Blackberry Bushes and a Messy House
by Dave Martin
Due to physical factors, I chose to do a media fast during our church’s week of fasting a couple weeks ago. Although it wasn’t as physically uncomfortable as a food fast, I believe it had a bigger impact on my use of time than a food fast would have, and I’m glad for that.
I chose to abstain from social media, news media, entertainment media, opinion media, podcasts—basically, any audio/video/print media that didn’t pertain to my life with Jesus. For an information glutton like me, that left gaping holes in my usual daily routine. One of the surprises was how little I missed most of that.
Meanwhile, God directed my attention to two very appropriate Bible passages, John 15:1–8 and Revelation 3:20. The John 15 passage is Jesus’ famous analogy of the vine and the branches. Because of the cultural setting, we usually assume he is picturing a grapevine, though the text doesn’t say that. I’m reading a book in which the author, Curtis Sergeant, uses a blackberry plant as the analogy—one that we in east Multnomah County are quite familiar with.
Blackberry farming is very labor-intensive. You have to set up a trellis system, and then train the main canes to climb the poles and then grow along the wires. But throughout the growing season you must also ruthlessly cut back many additional canes that emerge—up to 90% of the growth—that will suck up nutrients and never bear fruit. The resulting berries are large, sweet, and readily accessible.
We’ve all seen big patches of wild blackberries growing along roads or in fields. These also produce fruit, but the berries are much smaller and widely scattered. To pick them, you have to fight your way through thorny canes and endure scratched skin and perhaps torn clothes.

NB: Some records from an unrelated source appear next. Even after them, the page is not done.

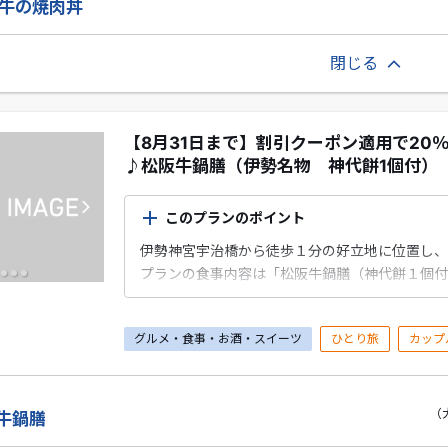
阪牛の焼肉丼
閉じる
【8月31日まで】割引クーポン適用で20
♪松阪牛鍋膳（伊勢名物 神代餅1個付）
このプランのポイント
伊勢神宮宇治橋から徒歩１分の好立地に位置し、
プランの食事内容は「松阪牛鍋膳（神代餅１個付
グルメ・食事・お酒・スイーツ
ひとり旅
カップ
（
阪牛鍋膳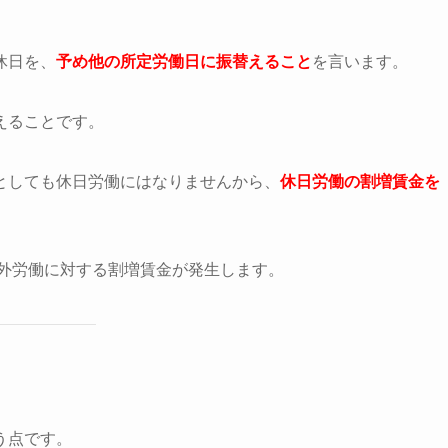
休日を、
予め他の所定労働日に振替えること
を言います。
えることです。
としても休日労働にはなりませんから、
休日労働の割増賃金を
間外労働に対する割増賃金が発生します。
う点です。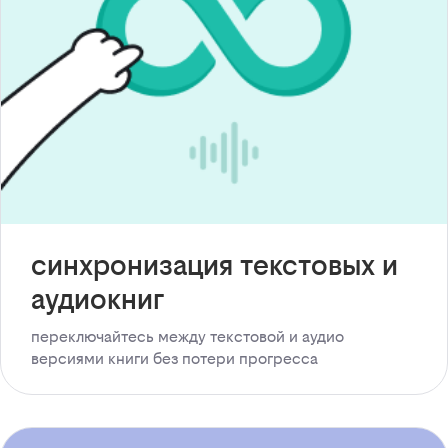
синхронизация текстовых и
аудиокниг
переключайтесь между текстовой и аудио
версиями книги без потери прогресса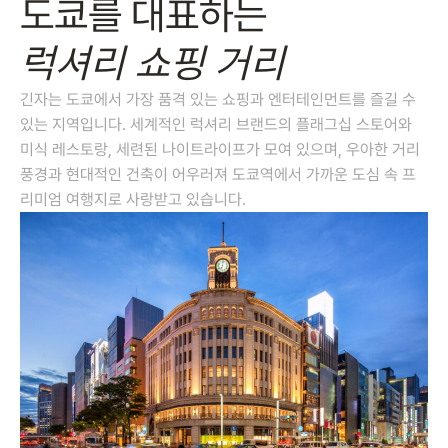
도쿄를 대표하는
럭셔리 쇼핑 거리
긴자는 도쿄에서 가장 품격 있는 쇼핑과 엔터테인먼트를 즐길 수
있는 지역입니다. 세계적인 럭셔리 브랜드의 플래그십 스토어와
미식 레스토랑, 세련된 나이트라이프가 모여 있으며, 우아한 거리
풍경과 현대적인 건축이 어우러져 도쿄역에서 가까운 도심 속 프
리미엄 여행지로 사랑받고 있습니다.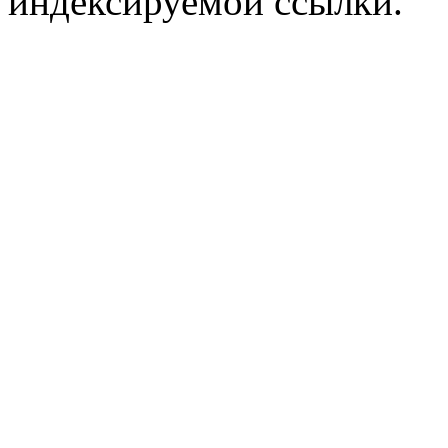
индексируемой ссылки.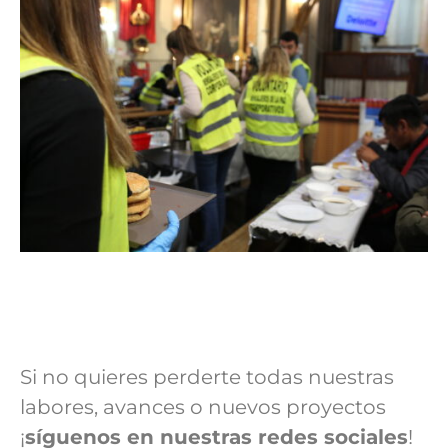
Si no quieres perderte todas nuestras
labores, avances o nuevos proyectos
¡
síguenos en nuestras redes sociales
!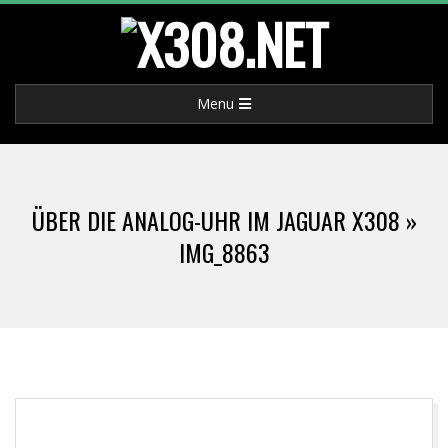
Skip
to
X
content
Primary
Menu
3
Navigation
Menu
0
ÜBER DIE ANALOG-UHR IM JAGUAR X308 »
8
IMG_8863
.
N
E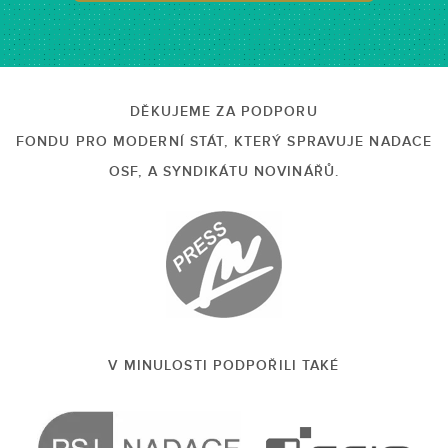
DĚKUJEME ZA PODPORU
FONDU PRO MODERNÍ STÁT, KTERÝ SPRAVUJE NADACE
OSF, A SYNDIKÁTU NOVINÁŘŮ.
V MINULOSTI PODPOŘILI TAKÉ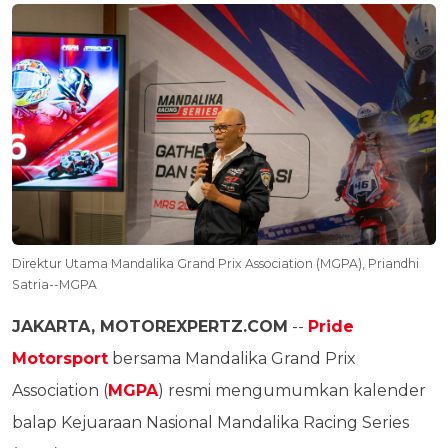
Direktur Utama Mandalika Grand Prix Association (MGPA), Priandhi
Satria--MGPA
JAKARTA, MOTOREXPERTZ.COM
--
Pride
Motorsport
bersama Mandalika Grand Prix
Association (
MGPA
) resmi mengumumkan kalender
balap Kejuaraan Nasional Mandalika Racing Series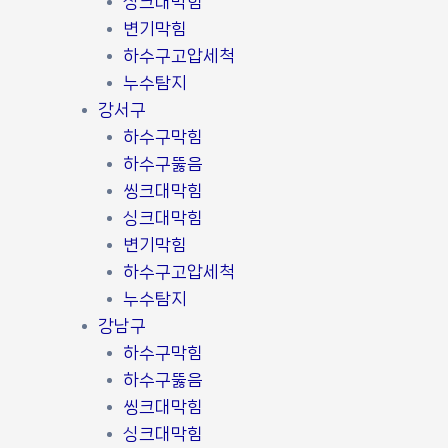
싱크대막힘
변기막힘
하수구고압세척
누수탐지
강서구
하수구막힘
하수구뚫음
씽크대막힘
싱크대막힘
변기막힘
하수구고압세척
누수탐지
강남구
하수구막힘
하수구뚫음
씽크대막힘
싱크대막힘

Says Sergeant: “You can pick as many carefully cultivated blackberries in five minutes as you can pick wild blackberries in two hours.”

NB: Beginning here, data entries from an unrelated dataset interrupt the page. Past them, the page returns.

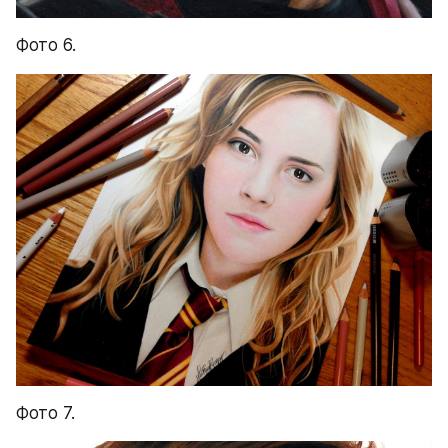
Фото 6.
Фото 7.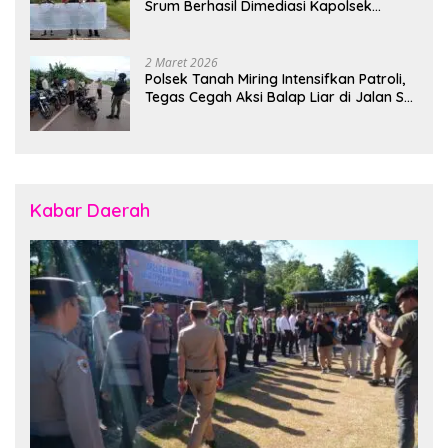
Srum Berhasil Dimediasi Kapolsek
Bonggo
2 Maret 2026
Polsek Tanah Miring Intensifkan Patroli,
Tegas Cegah Aksi Balap Liar di Jalan SP
7
Kabar Daerah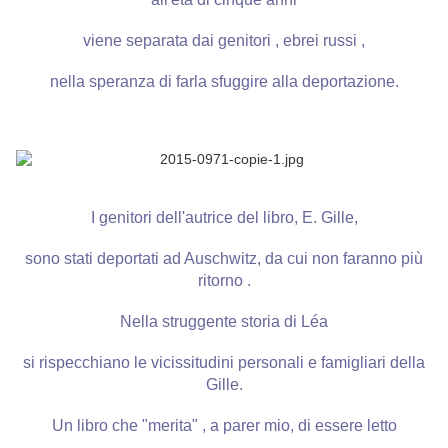
viene separata dai genitori , ebrei russi ,
nella speranza di farla sfuggire alla deportazione.
I genitori dell'autrice del libro, E. Gille,
sono stati deportati ad Auschwitz, da cui non faranno più
ritorno .
Nella struggente storia di Léa
si rispecchiano le vicissitudini personali e famigliari della
Gille.
Un libro che "merita" , a parer mio, di essere letto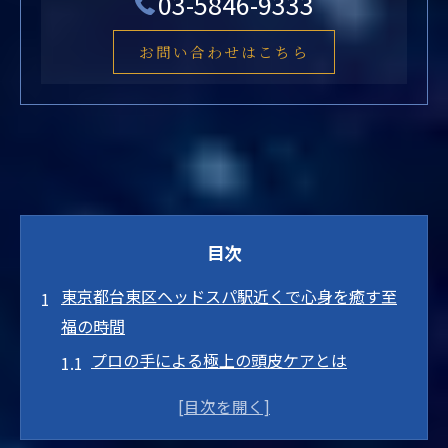
03-5846-9333
お問い合わせはこちら
目次
東京都台東区ヘッドスパ駅近くで心身を癒す至
福の時間
プロの手による極上の頭皮ケアとは
五感を刺激するヘッドスパの効果
駅近くで手軽に味わえるリラクゼーション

Looking at my life this past week through the lens of this metaphor, I see a lot of useless canes in the form of media streams that need to be pruned back so that more of my time and resources can be directed toward fruit-bearing activity.
The second Bible verse, Revelation 3:20, is one that my disciple group memorized recently: “Behold, I stand at the door and knock. If anyone hears my voice and opens the door, I will come in to him and eat with him, and he with me.” Though this verse has commonly been used as a salvation invitation, Jesus is actually speaking to the church at Laodicea. He’s just rebuked them for their smug, self-satisfied lukewarmness. Though he knows full well that they are “wretched, pitiable, poor, blind, and naked” (v. 17), he waits for them to open the door and give him access to their inner life.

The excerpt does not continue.